可是這樣的話我不方便在這個時候說出來,重華是天界的太子,他的使命便是維護天界的尊嚴。
我若有所思地望了望重華,他的臉上也是一片平靜,看不出什麼情緒波瀾,只是幾不可見地皺了一下眉頭,轉過身往前面走去。我什麼也沒有說,跟在重華的後面,穿過長長的甬道,穿過空空的石室,逐漸向着傳送陣走去。

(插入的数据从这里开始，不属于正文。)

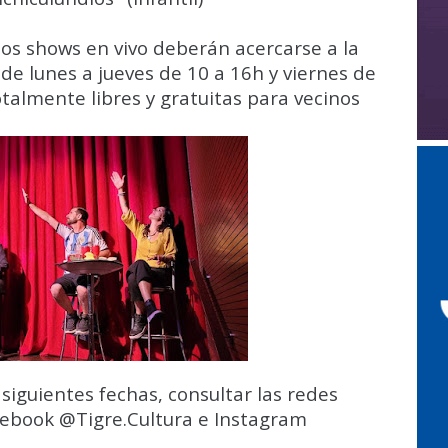
os shows en vivo deberán acercarse a la
 de lunes a jueves de 10 a 16h y viernes de
talmente libres y gratuitas para vecinos
siguientes fechas, consultar las redes
acebook @Tigre.Cultura e Instagram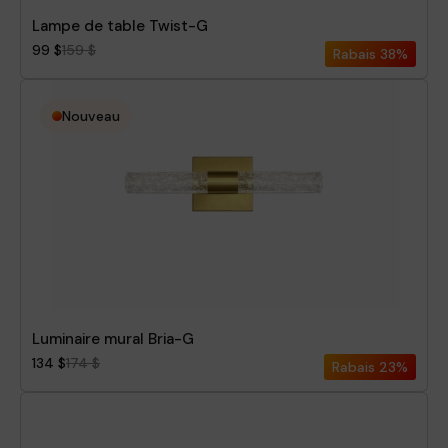
Lampe de table Twist-G
99 $
159 $
Rabais
38%
Nouveau
Luminaire mural Bria-G
134 $
174 $
Rabais
23%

這一次很順利,一直到到達最後一個石室,都沒有遇到任何的阻礙。
當我們走到石室的入口,便看到了這樣一番景象:這哪裡還有石室的樣子,明明就是被改造好了的一間臥房。
有桌、有椅,還有一間雕欄的花牀。
一個身穿金絲黑袍的男子側身坐着,黑色的長髮披在肩頭,卻掩不住側臉的輪廓,完美得無可挑剔。他的手裡端着一盞白瓷茶杯,正悠哉遊哉地飲着茶。
桌子中間放置着一個精緻的白瓷茶壺,桌子的另一邊還靜靜地放置着一個玲瓏嬌小的茶杯,與他手中的自成一套。好像剛剛纔有一個人與他對飲,人剛走,茶還未涼。
他感覺到了我們的到來,可是頭也不回地說着:“你終於來了!既然來了就坐下吧!”
我們四人面面相覷,不知道他嘴裡所說的“你”,到底指的是我們中的哪一個。於是,我們站在原地,誰也沒有動。
他見我們遲遲沒有動靜,緩緩地轉過臉來,目光直視我的眼睛。當我看到他的整張臉的時候,禁不住倒吸了一口冷氣,真是一個妖孽。
七絃的俊,俊在溫潤如玉;紫蘇的美,美在妖冶嫵媚。而非要用一個字來形容我眼前的這個男人的話,那隻能用——魅。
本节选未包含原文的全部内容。